Le città diverranno teatri
vuoti, i teatri diverranno server farm, e i server farm alimenteranno infinite
illusioni di compagnia mentre la solitudine crescerà nelle case come muffa
negli scantinati.
Gli uomini si illuderanno di
vivere più esperienze, ma in realtà avranno viaggiato meno; si vanteranno di
"conoscere il mondo", ma non avranno mai preso in braccio un neonato
o aiutato un anziano ad attraversare la strada. La vita reale sembrerà un
fardello: si preferirà il simulacro comodo, lo scorrimento infinito.

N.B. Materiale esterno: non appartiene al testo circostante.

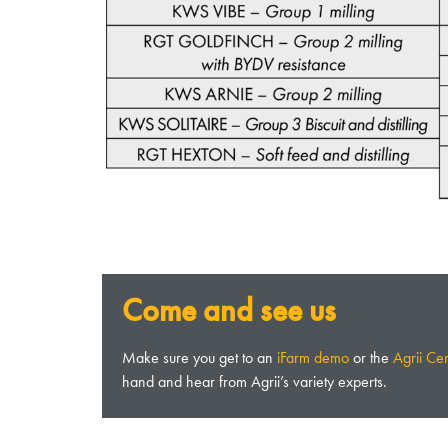
Come and see us
Make sure you get to an
iFarm demo
or the
Agrii Ce
hand and hear from Agrii’s variety experts.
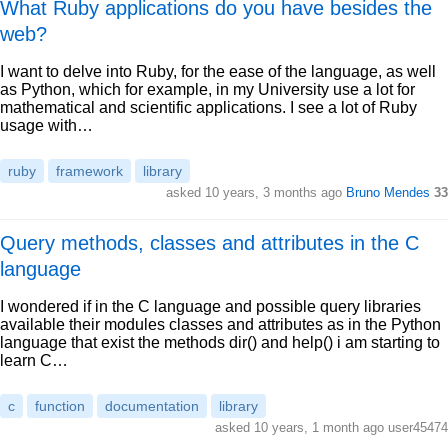
What Ruby applications do you have besides the
web?
I want to delve into Ruby, for the ease of the language, as well
as Python, which for example, in my University use a lot for
mathematical and scientific applications. I see a lot of Ruby
usage with…
ruby
framework
library
asked 10 years, 3 months ago
Bruno Mendes
33
Query methods, classes and attributes in the C
language
I wondered if in the C language and possible query libraries
available their modules classes and attributes as in the Python
language that exist the methods dir() and help() i am starting to
learn C…
c
function
documentation
library
asked 10 years, 1 month ago user45474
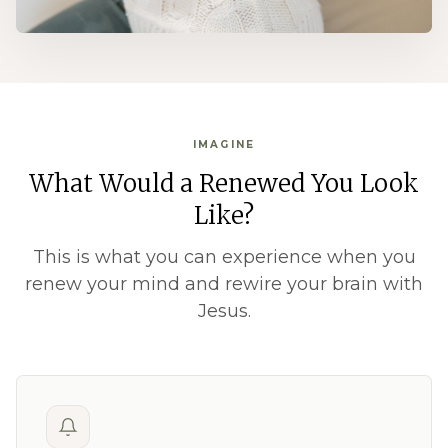
IMAGINE
What Would a Renewed You Look
Like?
This is what you can experience when you
renew your mind and rewire your brain with
Jesus.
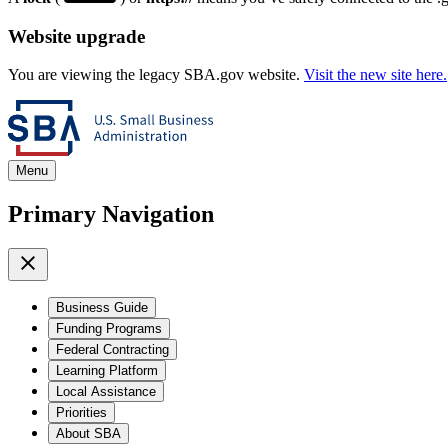
Website upgrade
You are viewing the legacy SBA.gov website.
Visit the new site here.
Menu
Primary Navigation
Business Guide
Funding Programs
Federal Contracting
Learning Platform
Local Assistance
Priorities
About SBA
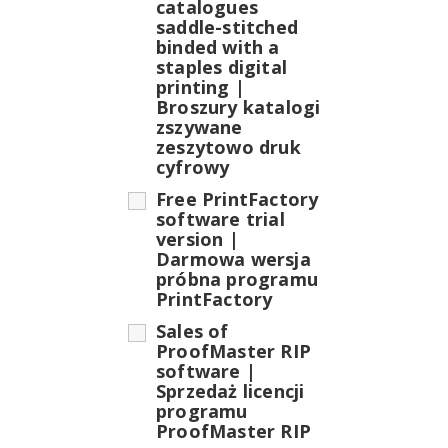
catalogues
saddle-stitched
binded with a
staples digital
printing |
Broszury katalogi
zszywane
zeszytowo druk
cyfrowy
Free PrintFactory
software trial
version |
Darmowa wersja
próbna programu
PrintFactory
Sales of
ProofMaster RIP
software |
Sprzedaż licencji
programu
ProofMaster RIP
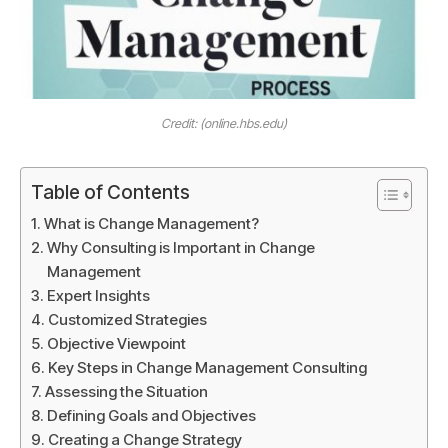
Credit: (online.hbs.edu)
Table of Contents
What is Change Management?
Why Consulting is Important in Change
Management
Expert Insights
Customized Strategies
Objective Viewpoint
Key Steps in Change Management Consulting
Assessing the Situation
Defining Goals and Objectives
Creating a Change Strategy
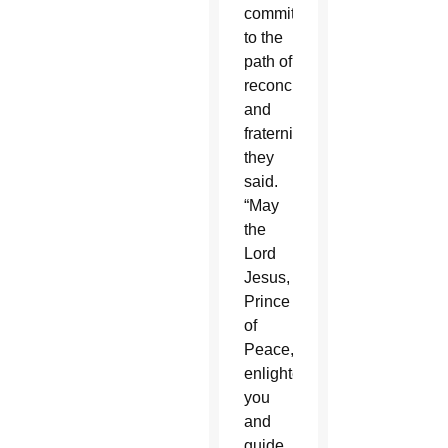
commitment
to the
path of
reconciliation
and
fraternity,”
they
said.
“May
the
Lord
Jesus,
Prince
of
Peace,
enlighten
you
and
guide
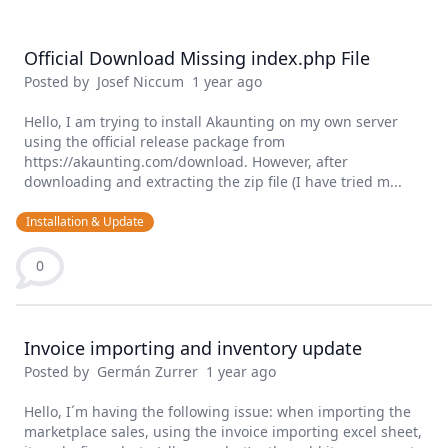
Official Download Missing index.php File
Posted by
Josef Niccum
1 year ago
Hello, I am trying to install Akaunting on my own server
using the official release package from
https://akaunting.com/download. However, after
downloading and extracting the zip file (I have tried m...
Installation & Update
0
Invoice importing and inventory update
Posted by
Germán Zurrer
1 year ago
Hello, I´m having the following issue: when importing the
marketplace sales, using the invoice importing excel sheet,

Allora, come in ogni epoca
buia, il destino dell’umanità sarà affidato a pochi: i fanatici della vita
incarnata, i sovversivi del corpo. Coloro che avranno saputo, come si faceva un
tempo, imparare a memoria: i nomi dei re sassoni, le capitali delle
isole dimenticate, le poesie di Pascoli, i versetti di Isaia.
Imparare by heart, con il cuore, ma
soprattutto con il corpo: forgiando neuroni, tendini, e sinapsi come si
forgiavano una volta le spade.
Solo chi saprà far scorrere la
conoscenza attraverso la chimica viva dei muscoli e del respiro, e non
attraverso il languore virtuale del polpastrello, riuscirà a sopravvivere
all'imbuto dell’estinzione.
Poiché la cultura non è nelle
cose apprese, ma nel modo in cui il corpo intero le custodisce, come il
viandante che trasporta sulla schiena l'ultima scintilla del fuoco umano.
Nota marginale, in penna rossa:
"Imparare è un atto muscolare. Chi non fatica, chi non suda per sapere, non saprà mai nulla."